Greenplum query fails and returns the following errors in the pg_log:
2014-08-04 08:32:33.385395 EDT,"rbrill","prod",p25878,th2078996240,"172.18.110.89","38974",2014-08-04 08:31:24 EDT,60891365,con3422256,cmd438,seg-1,,dx5877165,x60891365,sx1,"ERROR","58M01","Interconnect error writing an outgoing packet: Operation not permitted (seg89 slice1 sdw8:40005 pid=6858)","
So far, there are two types of known issues which can trigger this type of problem:
1. iptables are enabled on segments or master nodes and the buffer in ip_conntrack module is full.
iptables uses connection tracking table to track connections in the ip_conntrack module. ip_conntrack module uses portion of system memory and the memory buffer can be full if the number of tracked connections keeps growing.
To confirm this is the problem, you can verify if the iptables are running:
service iptables status
The following message can also be found in /var/log/messages:
Aug 3 12:53:54 sdw8 kernel: printk: 5 messages suppressed. Aug 3 12:53:54 sdw8 kernel: ip_conntrack: table full, dropping packet. Aug 3 12:53:59 sdw8 kernel: printk: 13 messages suppressed Aug 3 12:53:59 sdw8 kernel: ip_conntrack: table full, dropping packet.
2. Too many connections on the server.
The number of sessions (connection tracking entries that can be handled simultaneously by netfilter in kernel memory) exceeds the limit that is configured in net.ipv4.netfilter.ip_conntrack_max. To confirm that this is the problem, check if the /var/log/message contains the following log messages:
Jul 31 05:21:36 dsshen-seg03 kernel: [52117939.696465] nf_conntrack: table full, dropping packet.class="wysiwyg-color-black wysiwyg-font-size-medium" Jul 31 05:21:36 dsshen-seg03 kernel: [52117939.696527] nf_conntrack: table full, dropping packet. Jul 31 05:21:36 dsshen-seg03 kernel: [52117939.696623] nf_conntrack: table full, dropping packet.

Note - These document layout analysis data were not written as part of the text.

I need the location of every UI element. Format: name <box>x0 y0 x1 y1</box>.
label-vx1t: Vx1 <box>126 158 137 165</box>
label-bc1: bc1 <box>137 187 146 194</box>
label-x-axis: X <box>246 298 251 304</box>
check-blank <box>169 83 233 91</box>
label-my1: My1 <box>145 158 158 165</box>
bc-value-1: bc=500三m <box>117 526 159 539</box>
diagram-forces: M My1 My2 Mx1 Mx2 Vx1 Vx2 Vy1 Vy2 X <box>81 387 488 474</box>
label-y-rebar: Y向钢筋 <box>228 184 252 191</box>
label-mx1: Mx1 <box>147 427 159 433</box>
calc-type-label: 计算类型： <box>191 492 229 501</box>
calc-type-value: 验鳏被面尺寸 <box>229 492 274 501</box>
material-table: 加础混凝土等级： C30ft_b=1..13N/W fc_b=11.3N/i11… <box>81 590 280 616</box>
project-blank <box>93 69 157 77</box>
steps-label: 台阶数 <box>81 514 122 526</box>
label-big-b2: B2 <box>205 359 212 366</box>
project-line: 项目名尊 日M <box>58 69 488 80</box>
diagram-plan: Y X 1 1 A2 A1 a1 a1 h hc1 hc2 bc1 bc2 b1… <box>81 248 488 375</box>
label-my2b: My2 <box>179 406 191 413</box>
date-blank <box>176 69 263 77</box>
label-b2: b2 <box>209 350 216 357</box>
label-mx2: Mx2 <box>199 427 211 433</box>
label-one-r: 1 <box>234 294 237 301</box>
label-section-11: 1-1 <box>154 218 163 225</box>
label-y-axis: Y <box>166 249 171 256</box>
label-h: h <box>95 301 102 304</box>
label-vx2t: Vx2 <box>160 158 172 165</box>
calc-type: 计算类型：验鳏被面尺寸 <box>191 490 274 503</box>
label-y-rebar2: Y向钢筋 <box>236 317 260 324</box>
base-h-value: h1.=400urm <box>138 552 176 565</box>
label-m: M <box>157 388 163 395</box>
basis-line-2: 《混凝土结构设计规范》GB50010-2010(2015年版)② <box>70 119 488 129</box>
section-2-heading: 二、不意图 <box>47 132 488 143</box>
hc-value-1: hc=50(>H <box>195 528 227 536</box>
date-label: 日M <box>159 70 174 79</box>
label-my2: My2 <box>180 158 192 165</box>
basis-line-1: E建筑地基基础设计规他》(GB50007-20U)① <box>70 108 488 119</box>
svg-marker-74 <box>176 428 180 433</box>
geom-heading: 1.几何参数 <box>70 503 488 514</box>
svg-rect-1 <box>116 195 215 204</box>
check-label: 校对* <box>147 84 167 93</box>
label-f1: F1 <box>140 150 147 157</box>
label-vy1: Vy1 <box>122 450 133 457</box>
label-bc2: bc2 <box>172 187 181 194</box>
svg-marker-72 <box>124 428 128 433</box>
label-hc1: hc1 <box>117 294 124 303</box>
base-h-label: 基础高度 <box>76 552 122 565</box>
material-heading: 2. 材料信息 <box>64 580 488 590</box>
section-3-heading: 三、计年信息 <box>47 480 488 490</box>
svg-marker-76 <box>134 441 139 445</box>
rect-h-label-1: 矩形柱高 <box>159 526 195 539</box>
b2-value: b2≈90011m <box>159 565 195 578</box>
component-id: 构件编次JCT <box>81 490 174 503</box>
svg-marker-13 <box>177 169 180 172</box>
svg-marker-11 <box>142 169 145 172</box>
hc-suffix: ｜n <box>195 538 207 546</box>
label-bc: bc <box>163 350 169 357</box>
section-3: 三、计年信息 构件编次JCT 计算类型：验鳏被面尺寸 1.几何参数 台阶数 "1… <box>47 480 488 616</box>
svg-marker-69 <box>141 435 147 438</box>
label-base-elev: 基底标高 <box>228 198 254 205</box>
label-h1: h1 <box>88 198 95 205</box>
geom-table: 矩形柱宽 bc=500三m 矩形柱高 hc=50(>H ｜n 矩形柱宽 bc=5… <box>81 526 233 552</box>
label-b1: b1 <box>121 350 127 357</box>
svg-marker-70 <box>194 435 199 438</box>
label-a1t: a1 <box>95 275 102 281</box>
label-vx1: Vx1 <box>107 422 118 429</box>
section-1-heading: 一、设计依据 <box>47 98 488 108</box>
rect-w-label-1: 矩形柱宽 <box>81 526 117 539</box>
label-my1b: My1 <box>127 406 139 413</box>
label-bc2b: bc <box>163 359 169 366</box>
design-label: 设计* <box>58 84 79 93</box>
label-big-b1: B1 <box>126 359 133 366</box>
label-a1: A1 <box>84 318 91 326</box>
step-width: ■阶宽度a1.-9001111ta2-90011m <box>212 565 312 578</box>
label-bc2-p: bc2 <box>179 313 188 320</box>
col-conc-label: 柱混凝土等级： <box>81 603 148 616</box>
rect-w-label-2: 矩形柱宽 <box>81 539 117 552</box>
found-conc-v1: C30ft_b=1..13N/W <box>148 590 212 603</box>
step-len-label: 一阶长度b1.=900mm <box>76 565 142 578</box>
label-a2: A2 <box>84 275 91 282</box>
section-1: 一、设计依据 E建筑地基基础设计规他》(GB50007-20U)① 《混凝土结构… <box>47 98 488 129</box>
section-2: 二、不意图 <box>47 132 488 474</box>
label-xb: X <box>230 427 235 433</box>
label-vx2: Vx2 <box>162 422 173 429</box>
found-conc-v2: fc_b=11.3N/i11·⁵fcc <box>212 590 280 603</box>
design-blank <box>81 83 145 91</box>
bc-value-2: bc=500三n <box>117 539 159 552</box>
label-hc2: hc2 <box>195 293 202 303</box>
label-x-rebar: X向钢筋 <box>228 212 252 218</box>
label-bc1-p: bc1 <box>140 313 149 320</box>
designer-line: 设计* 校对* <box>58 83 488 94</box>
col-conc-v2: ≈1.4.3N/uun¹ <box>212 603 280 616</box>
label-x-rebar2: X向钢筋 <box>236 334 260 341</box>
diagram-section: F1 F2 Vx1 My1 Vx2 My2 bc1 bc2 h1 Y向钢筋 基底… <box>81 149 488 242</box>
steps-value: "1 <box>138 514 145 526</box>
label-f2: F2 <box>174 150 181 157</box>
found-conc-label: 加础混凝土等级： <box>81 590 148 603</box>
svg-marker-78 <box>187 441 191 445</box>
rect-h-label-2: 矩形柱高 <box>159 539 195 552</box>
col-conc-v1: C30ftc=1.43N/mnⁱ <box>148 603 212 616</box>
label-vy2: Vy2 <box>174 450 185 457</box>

1. If the problem was caused by memory buffer becoming full in ip_conntrack module, you will need to disable iptables on all the cluster nodes. Disabling iptables is a prerequisite for the Greenplum clusters. To do that, run the following commands on the nodes where the iptable is situated:
service iptables stop chkconfig iptables off
2. If the problem was caused by a large number of connections, you can try increase the value of net.ipv4.netfilter.ip_conntrack_max:
sysctl -w net.ip4.netfilter.ip_conntrack_max=655360 //RHEL 5 sysctl -w net.netfilter.nf_conntrack_max=655360 //RHEL 6+
To make the changes permanent, add the following in /etc/sysctl.conf:
net.ip4.netfilter.ip_conntrack_max=655360 //RHEL 5 net.netfilter.nf_conntrack_max=655360 //RHEL 6+
As a general best practice, you shouldn't allow too many connections on a server. A conntrack consumes 400 bytes in the kernel (see /proc/slabinfo), which means tracking 655360 connections would consume 262MB of RAM.